Our study demonstrated a prevalence of hepatitis delta antibodies in HIV/HBV co infected patients in an urban HIV clinic in Uganda of 3.2%. These results are comparable to some other studies in sub-Saharan Africa (SSA) done in similar settings14–16 but quite different in other selected sub-populations including those with chronic liver disease in West Africa where a high anti-HDV prevalence ranging from 12.2 to 81.7% was documented17. Also other studies in Africa have showed varying prevalence rates of HDV ranging from 0–50% in different countries18–20. Similarly in the developed countries, high anti-HDV prevalence's of 10–15% have been documented in recent studies1,21,22. Reasons for the variations in the prevalence of HDV exposure or infection are not clear. This could be a result of modes of transmission whereby in some of these countries there could be higher rates of IVD use21,22.

In addition, we have confirmed earlier findings that male gender was significantly associated with anti HDV antibody positivity23,24.

Within the limits of small numbers in our study, we observed that living with HIV for five or more years was also significantly associated with HDV antibodies despite anti retro viral (ART) use. This data may suggest that ART may not affect HDV antibodies however a larger study is required to assess the impact of ART on HDV infection8. However, HIV may increase the risk of HDV acquisition since immunosuppressive states increase the likelihood of chronic hepatitis B which serves as a buffer to hepatitis D acquisition.

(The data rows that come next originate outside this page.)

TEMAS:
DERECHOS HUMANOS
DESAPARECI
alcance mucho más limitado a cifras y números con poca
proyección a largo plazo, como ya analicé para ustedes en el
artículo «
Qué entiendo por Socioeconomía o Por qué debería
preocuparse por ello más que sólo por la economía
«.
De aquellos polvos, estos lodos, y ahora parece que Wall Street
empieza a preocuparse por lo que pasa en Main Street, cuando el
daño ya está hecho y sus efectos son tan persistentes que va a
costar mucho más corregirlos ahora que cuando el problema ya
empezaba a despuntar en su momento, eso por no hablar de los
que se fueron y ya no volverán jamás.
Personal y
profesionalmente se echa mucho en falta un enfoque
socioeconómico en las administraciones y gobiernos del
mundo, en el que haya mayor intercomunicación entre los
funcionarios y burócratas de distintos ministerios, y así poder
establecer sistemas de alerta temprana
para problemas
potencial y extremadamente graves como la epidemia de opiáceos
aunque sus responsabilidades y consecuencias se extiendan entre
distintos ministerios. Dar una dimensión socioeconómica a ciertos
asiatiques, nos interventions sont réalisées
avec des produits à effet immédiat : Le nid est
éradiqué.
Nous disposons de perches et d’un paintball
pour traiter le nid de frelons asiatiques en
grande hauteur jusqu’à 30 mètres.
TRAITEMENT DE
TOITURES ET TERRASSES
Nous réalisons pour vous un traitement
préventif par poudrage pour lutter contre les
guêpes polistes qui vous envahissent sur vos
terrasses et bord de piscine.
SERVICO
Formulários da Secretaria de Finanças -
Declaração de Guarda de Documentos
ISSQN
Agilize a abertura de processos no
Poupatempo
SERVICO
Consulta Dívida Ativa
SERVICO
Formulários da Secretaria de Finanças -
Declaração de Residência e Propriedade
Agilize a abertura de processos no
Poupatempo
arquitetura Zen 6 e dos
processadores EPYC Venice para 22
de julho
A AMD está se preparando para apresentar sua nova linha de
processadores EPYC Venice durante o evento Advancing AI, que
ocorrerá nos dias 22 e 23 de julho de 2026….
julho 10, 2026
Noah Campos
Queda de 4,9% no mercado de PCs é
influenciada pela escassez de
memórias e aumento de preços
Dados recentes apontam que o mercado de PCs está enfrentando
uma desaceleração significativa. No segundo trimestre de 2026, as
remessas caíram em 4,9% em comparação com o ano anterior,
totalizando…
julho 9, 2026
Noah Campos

This study did not demonstrate significant differences in the liver fibrosis scores among the HDV negative and positive patients, which is in agreement with the clinical and laboratory data that did not suggest that individuals with detectable anti-HDV had a chronic liver disease. However, it may also be possible that the results reflect false positive test for HDV since no confirmation was made using HDV viral loads. On the other had it could also be a result of resolved infection. These have been demonstrated in others studies as well in African settings14.

Limitations

Our study has some limitations. We used a convenient sample of HIV/HBV co-infected individuals that we could access. The few numbers of anti HDV antibody positive individuals identified in this study limited our ability to ascertain the factors associated with triple infection. However, given that similar findings had been recorded elsewhere in East Africa, our findings are likely to be valid. Furthermore, we were unable to perform HDV RNA to confirm current hepatitis delta infection and hence this study was based on HDV exposure and not necessarily current infection.

Conclusion

The sero prevalence of HDV antibodies among the HIV/HBV co-infected patients is very low in a Ugandan urban cohort as compared with developed countries where intravenous drug use is common. Routine screening for anti-HDV among individuals with HIV/HBV co-infection in this setting may not be cost effective, however in absence of a known etiology, targeted testing can be done for patients with liver disease if not improving or developing liver disease while on a tenofovir based-ART regimen.

Following this pilot, a larger study in which HDV-RNA testing is performed is recommended to assess with better accuracy the magnitude of HDV infection in Uganda.